I can’t tell which branch of old world Europe messed up cabbage for most people, but whoever it was you can be sure it was the ones who just boiled it as if that would do the trick. I’m sorry on behalf of cabbage for its PR problems because there are a lot of good things in its favor, not to be limited to cheapness, the fact that it keeps in your refrigerator for really almost forever, and if you make it right it makes your house smell like an old wise woman loves you a lot. So yeah, this is precisely the wrong time to tell you how to make this since it’s finally warming up in Austin and the snow is melting everywhere else, and if you ever needed a recipe for braised cabbage you needed it last month because February breaks hearts. Which is why I made a bunch of cabbage soup in February and because I don’t know anything about quantities I bought an extra head of cabbage that I didn’t even use, and it’s been sitting at the bottom of my refrigerator since then. I dug it out a few days ago fearing that it had rotted and I would need to “compost” it (I mean, throw it in my back yard) but it looked totally unblemished and I had read this recipe over at amateurgourmet.com (which is also where I got the recipe for Veselka’s cabbage soup, by the way, but I can’t find it now) so I was like, okay, cabbage, I will give you a second chance.

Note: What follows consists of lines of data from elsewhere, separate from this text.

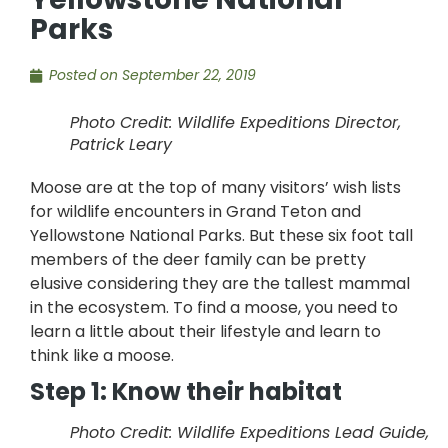
Parks
Posted on
September 22, 2019
Photo Credit: Wildlife Expeditions Director,
Patrick Leary
Moose are at the top of many visitors’ wish lists
for wildlife encounters in Grand Teton and
Yellowstone National Parks. But these six foot tall
members of the deer family can be pretty
elusive considering they are the tallest mammal
in the ecosystem. To find a moose, you need to
learn a little about their lifestyle and learn to
think like a moose.
Step 1: Know their habitat
Photo Credit: Wildlife Expeditions Lead Guide,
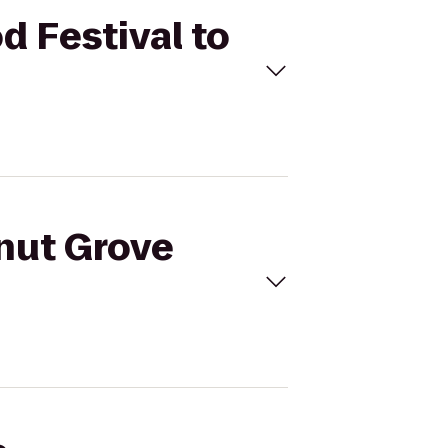
d Festival to
onut Grove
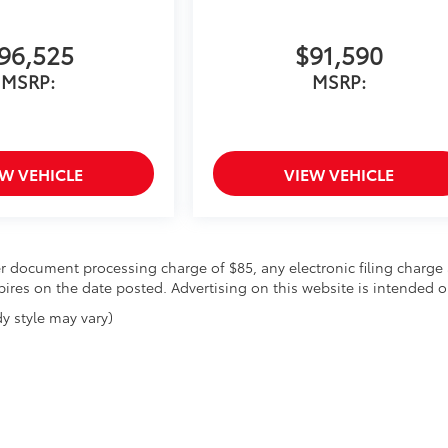
96,525
$91,590
MSRP:
MSRP:
EW VEHICLE
VIEW VEHICLE
r document processing charge of $85, any electronic filing charge 
expires on the date posted. Advertising on this website is intended o
y style may vary)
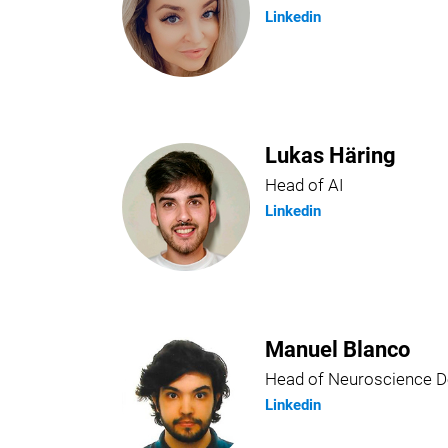
Linkedin
Lukas Häring
Head of AI
Linkedin
Manuel Blanco
Head of Neuroscience 
Linkedin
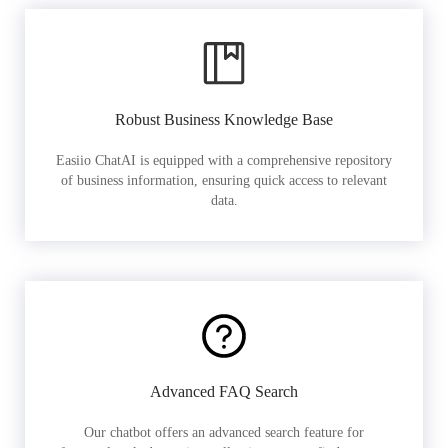
Robust Business Knowledge Base
Easiio ChatAI is equipped with a comprehensive repository
of business information, ensuring quick access to relevant
data.
Advanced FAQ Search
Our chatbot offers an advanced search feature for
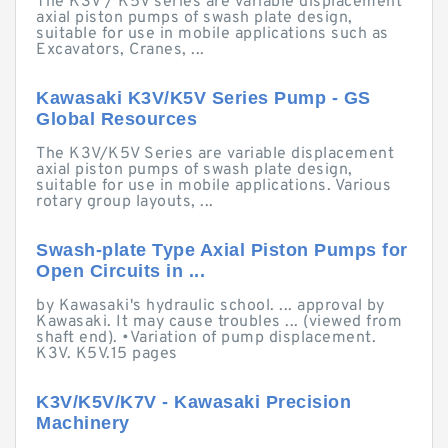
The K3V / K5V series are variable displacement
axial piston pumps of swash plate design,
suitable for use in mobile applications such as
Excavators, Cranes, ...
Kawasaki K3V/K5V Series Pump - GS
Global Resources
The K3V/K5V Series are variable displacement
axial piston pumps of swash plate design,
suitable for use in mobile applications. Various
rotary group layouts, ...
Swash-plate Type Axial Piston Pumps for
Open Circuits in ...
by Kawasaki's hydraulic school. ... approval by
Kawasaki. It may cause troubles ... (viewed from
shaft end). •Variation of pump displacement.
K3V. K5V.15 pages
K3V/K5V/K7V - Kawasaki Precision
Machinery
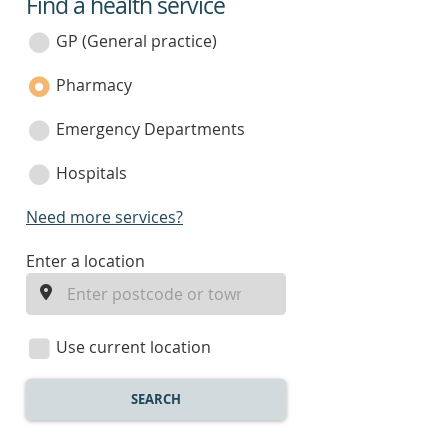
Find a health service
service
category
GP (General practice)
Pharmacy
Emergency Departments
Hospitals
Need more services?
enter
Enter a location
a
location
Use current location
SEARCH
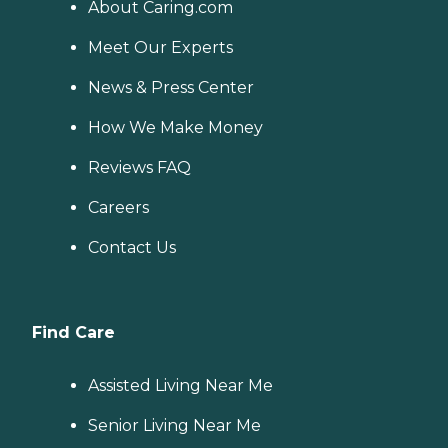
About Caring.com
Meet Our Experts
News & Press Center
How We Make Money
Reviews FAQ
Careers
Contact Us
Find Care
Assisted Living Near Me
Senior Living Near Me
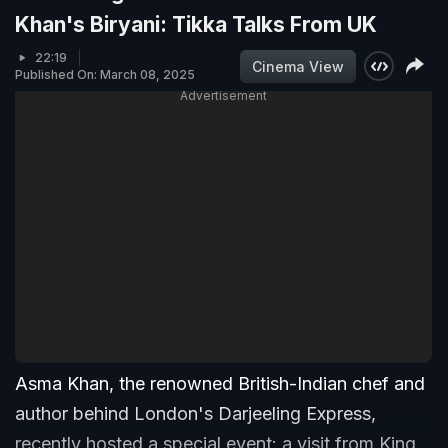
Khan's Biryani: Tikka Talks From UK
22:19
Cinema View
Published On: March 08, 2025
Advertisement
Asma Khan, the renowned British-Indian chef and
author behind London's Darjeeling Express,
recently hosted a special event: a visit from King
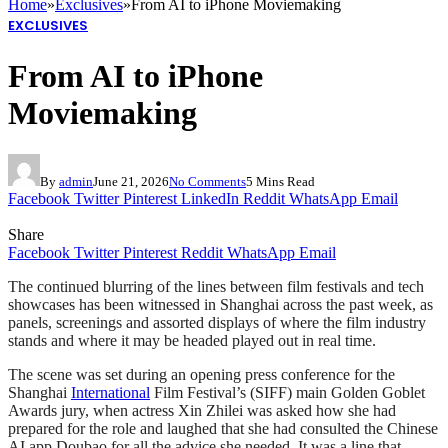
Home
»
Exclusives
»
From AI to iPhone Moviemaking
EXCLUSIVES
From AI to iPhone
Moviemaking
By
admin
June 21, 2026
No Comments
5 Mins Read
Facebook
Twitter
Pinterest
LinkedIn
Reddit
WhatsApp
Email
Share
Facebook
Twitter
Pinterest
Reddit
WhatsApp
Email
The continued blurring of the lines between film festivals and tech
showcases has been witnessed in Shanghai across the past week, as
panels, screenings and assorted displays of where the film industry
stands and where it may be headed played out in real time.
The scene was set during an opening press conference for the
Shanghai
International
Film Festival’s (SIFF) main Golden Goblet
Awards jury, when actress Xin Zhilei was asked how she had
prepared for the role and laughed that she had consulted the Chinese
AI app Doubao for all the advice she needed. It was a line that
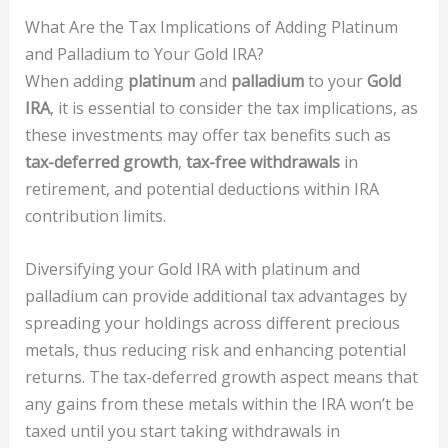
What Are the Tax Implications of Adding Platinum
and Palladium to Your Gold IRA?
When adding
platinum
and
palladium
to your
Gold
IRA
, it is essential to consider the tax implications, as
these investments may offer tax benefits such as
tax-deferred growth
,
tax-free withdrawals
in
retirement, and potential deductions within IRA
contribution limits.
Diversifying your Gold IRA with platinum and
palladium can provide additional tax advantages by
spreading your holdings across different precious
metals, thus reducing risk and enhancing potential
returns. The tax-deferred growth aspect means that
any gains from these metals within the IRA won’t be
taxed until you start taking withdrawals in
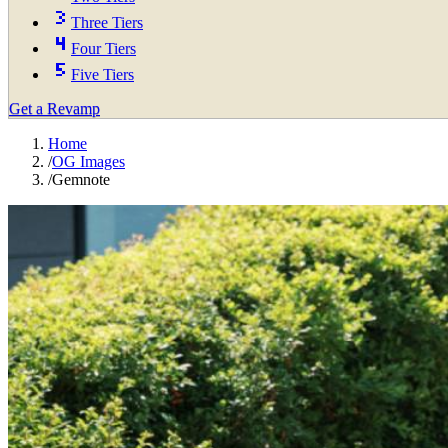
Three Tiers
Four Tiers
Five Tiers
Get a Revamp
Home
/
OG Images
/
Gemnote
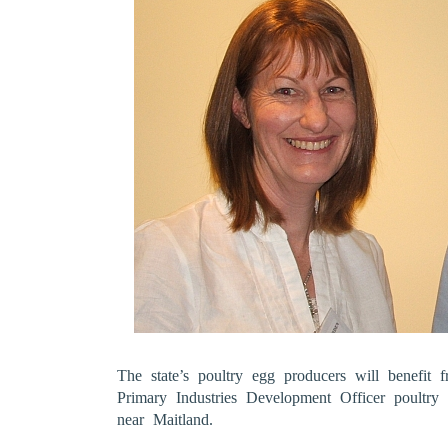
The state’s poultry egg producers will benefit
Primary Industries Development Officer poultr
near Maitland.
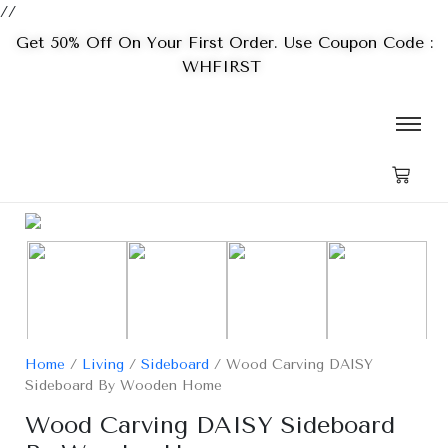
//
Get 50% Off On Your First Order. Use Coupon Code :
WHFIRST
Home
/
Living
/
Sideboard
/ Wood Carving DAISY
Sideboard By Wooden Home
Wood Carving DAISY Sideboard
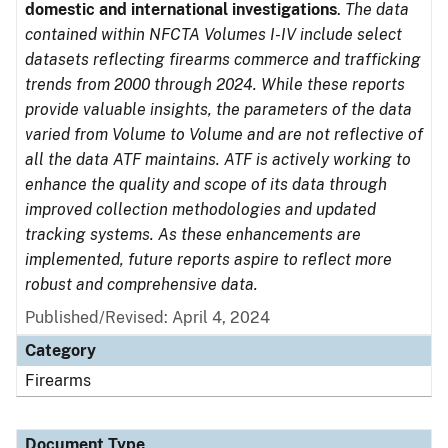
domestic and international investigations
.
The data
contained within NFCTA Volumes I-IV include select
datasets reflecting firearms commerce and trafficking
trends from 2000 through 2024. While these reports
provide valuable insights, the parameters of the data
varied from Volume to Volume and are not reflective of
all the data ATF maintains. ATF is actively working to
enhance the quality and scope of its data through
improved collection methodologies and updated
tracking systems. As these enhancements are
implemented, future reports aspire to reflect more
robust and comprehensive data.
Published/Revised: April 4, 2024
Category
Firearms
Document Type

And, officially, holy shit. I had always thought that cabbage on its lonesome needed a lot of butter to taste this good, but it turns out that braising cabbage makes it just taste buttery, and yes, like an old wise woman loves you. I realize that I’m three quarters German and so maybe I have a stronger cabbage affinity than your average camper but cabbages cost like sixty cents and you need to eat more vegetables, no matter what you say to the contrary, narc.
So, here are the ways. Cut up a cabbage in wedges, two carrots in chunks, and one onion in wedges also, put a quarter cup of olive oil all over the top, and kosher salt, and pepper. Cover it, put it in a oven at 350 for an hour, turn over the cabbage wedges and take the lid off, crank the heat to 400 and let it all brown for fifteen more minutes. That’s all. I know this is not a recipe in the typical way and you could just as easily read the version of it linked to above, except I found that the cabbage was already braised all to hell after an hour, and the other recipe says to give it another hour, which sounds scary to me but I’m also okay with my tweaks since they halve the amount of time this would take.
I think the key to most vegetables is 1) olive oil 2) high heat 3) kosher salt. Really. Also, for anybody who doesn’t know what’s up with kosher salt: it is the freaking BEST. Sea salt, whatever. I haven’t exactly figured out what’s so magical about kosher salt, but I suspect that since the grains are flatter (the better to cover the surface of a meat to kasher it) kosher salt dissolves in food faster and gives you a more accurate sense of how salty something is right away–unlike granulated salt, the little cube kind, that takes a little longer to blend in. Or something. Chemicals. Thank you.